* Dataset records *
Segment Open

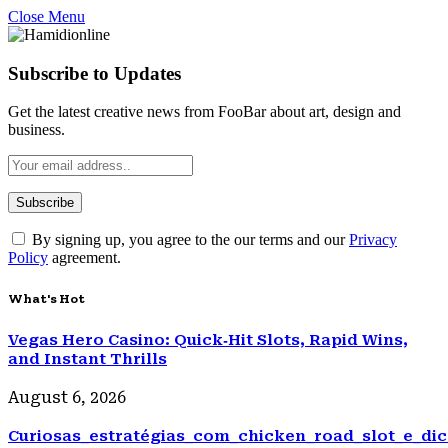
Close Menu
Subscribe to Updates
Get the latest creative news from FooBar about art, design and
business.
By signing up, you agree to the our terms and our
Privacy
Policy
agreement.
What's Hot
Vegas Hero Casino: Quick‑Hit Slots, Rapid Wins,
and Instant Thrills
August 6, 2026
Curiosas_estratégias_com_chicken_road_slot_e_d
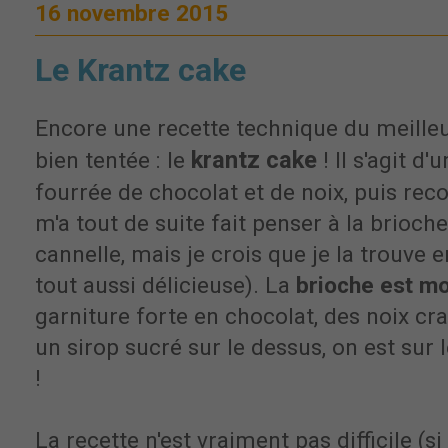
16 novembre 2015
Le Krantz cake
Encore une recette technique du meilleu
krantz cake
bien tentée : le
! Il s'agit d'
fourrée de chocolat et de noix, puis rec
m'a tout de suite fait penser à la brioche
cannelle, mais je crois que je la trouve e
tout aussi délicieuse). La
brioche est m
garniture forte en chocolat, des noix cra
un sirop sucré sur le dessus, on est sur l
!
La recette n'est vraiment pas difficile (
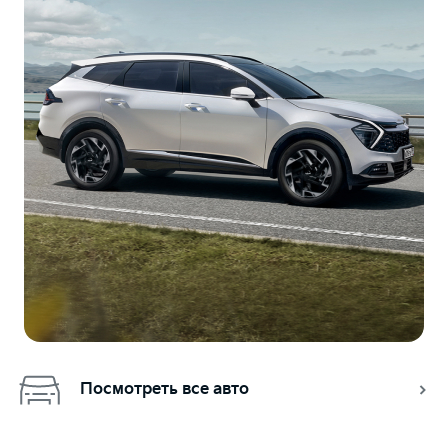
Посмотреть все авто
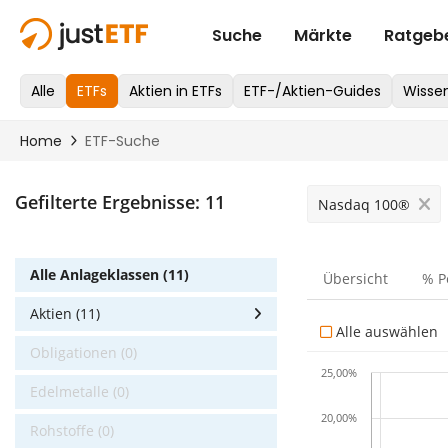
Gefilterte Ergebnisse:
11
Nasdaq 100®
Alle Anlageklassen (11)
Übersicht
% P
Aktien (11)
Alle auswählen
Obligationen (0)
25,00%
Edelmetalle (0)
20,00%
Rohstoffe (0)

Segment Closed

* Required work *
Copy each line of the material above exactly, but not the images.

* Written solution *
Close Menu
Subscribe to Updates
Get the latest creative news from FooBar about art, design and
business.
By signing up, you agree to the our terms and our
Privacy
Policy
agreement.
What's Hot
Vegas Hero Casino: Quick‑Hit Slots, Rapid Wins,
and Instant Thrills
August 6, 2026
Curiosas_estratégias_com_chicken_road_slot_e_d
16 novembre 2015
Le Krantz cake
Encore une recette technique du meilleu
krantz cake
bien tentée : le
! Il s'agit d'
fourrée de chocolat et de noix, puis rec
m'a tout de suite fait penser à la brioche
cannelle, mais je crois que je la trouve e
tout aussi délicieuse). La
brioche est m
garniture forte en chocolat, des noix cra
un sirop sucré sur le dessus, on est sur l
!
La recette n'est vraiment pas difficile (
Посмотреть все авто
Gefilterte Ergebnisse:
11
Nasdaq 100®
Alle Anlageklassen (11)
Übersicht
% P
Aktien (11)
Alle auswählen
Obligationen (0)
25,00%
Edelmetalle (0)
20,00%
Rohstoffe (0)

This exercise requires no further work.